How to Clean a Bathtub Without Breaking Your Back: These Kitchen Staples Will Get It Sparkling

We've got solutions for every type of tub! 

Ahh. There’s nothing like a long soak in a warm tub after a long day. But as soon as you get out and the water drains, there always seems to be a ring around the inside. “When we scrub ourselves in the bath or while standing in the shower, traces of the dirt, soap, skin cells and body oils we remove can remain on the surface of the bath,” explains Karina Toner of Spekless Cleaning. “Combine that with minerals in your water, and over time a buildup can form on the surface of your bath that — if not cleaned regularly — can create a breeding ground for bacteria and mold.” To know how to clean a bathtub whether it’s clawfoot, copper or ceramic, we have the expert-tested strategies and the best ways to help it stay that way!

What makes cleaning a bathtub such a challenge?

Tubs are small and their surface is smooth — so why is it so difficult to keep them clean? “First, soap scum and hard water really cling to surfaces, so if they’re allowed to build up they can form a seal that takes a lot of scrubbing to break down,” explains Ilya Ornatov of NW Maids in Seattle, WA. “Caulk, which typically lines where the tub meets the wall if your tub isn’t free-standing, also absorbs dirt, grime and moisture, becoming a mold breeding ground.

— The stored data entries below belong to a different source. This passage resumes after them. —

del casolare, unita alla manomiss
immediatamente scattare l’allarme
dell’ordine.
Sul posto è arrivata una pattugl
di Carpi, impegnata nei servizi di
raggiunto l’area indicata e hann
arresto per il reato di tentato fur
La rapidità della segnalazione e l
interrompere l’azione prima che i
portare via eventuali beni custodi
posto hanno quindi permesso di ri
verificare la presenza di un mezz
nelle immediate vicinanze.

Plus, tubs are low to the ground, which makes them tough to reach into to scrub. And finally, different types of bathtubs (porcelain, plastic, metal, etc.) can require different cleaning techniques and products.”

How often should you clean a bathtub?

This can somewhat depend on how often you use yours — a family of four taking multiple daily baths and showers will typically have to be cleaned more often than a single person who washes up only once a day, but in general the advice is to clean your whole bathroom, including your tub, once a week. (Click through to learn how often to clean things in your home.)

“This may seem like a lot, but once you get into the habit, you’ll find it’s actually much easier to maintain — by cleaning weekly, you prevent the buildup that forms along the tub that can require a lot more elbow grease,” says Ornatov. “You can basically just apply your cleaner, let it sit for a few minutes, quickly wipe it down, rinse and go on with your day.”

You can also push off scrubbing your tub a little longer by using a daily shower spray after you bathe. “Mix equal parts water and white vinegar in a spray bottle, and leave that in your bath with your other products,” says Toner. “Spray this mixture on the tub after each use, and it will help prevent the buildup of soap scum and grime.”

How to clean a bathtub

how to clean a bathtub: Woman cleaning the bath tub in the bathroom
Getty

Make sure to figure out which material your tub is made from, then follow the instructions below.

How to clean your bathtub if it’s porcelain-, enamel- or ceramic-coated

“Add water to baking soda until a paste forms — how much you’ll need depends on the size of your tub, but typically ½ to 1 cup of baking soda will be enough,” says Ornatov. “Apply the paste to the tub surface using a damp sponge and let it sit for 15-20 minutes — this lets the alkaline qualities of the baking soda break down the buildup clinging to the tub. Next, use the damp sponge to gently scrub the baking soda paste and lift off any stuck-on grime, then rinse using your showerhead and you’re done.”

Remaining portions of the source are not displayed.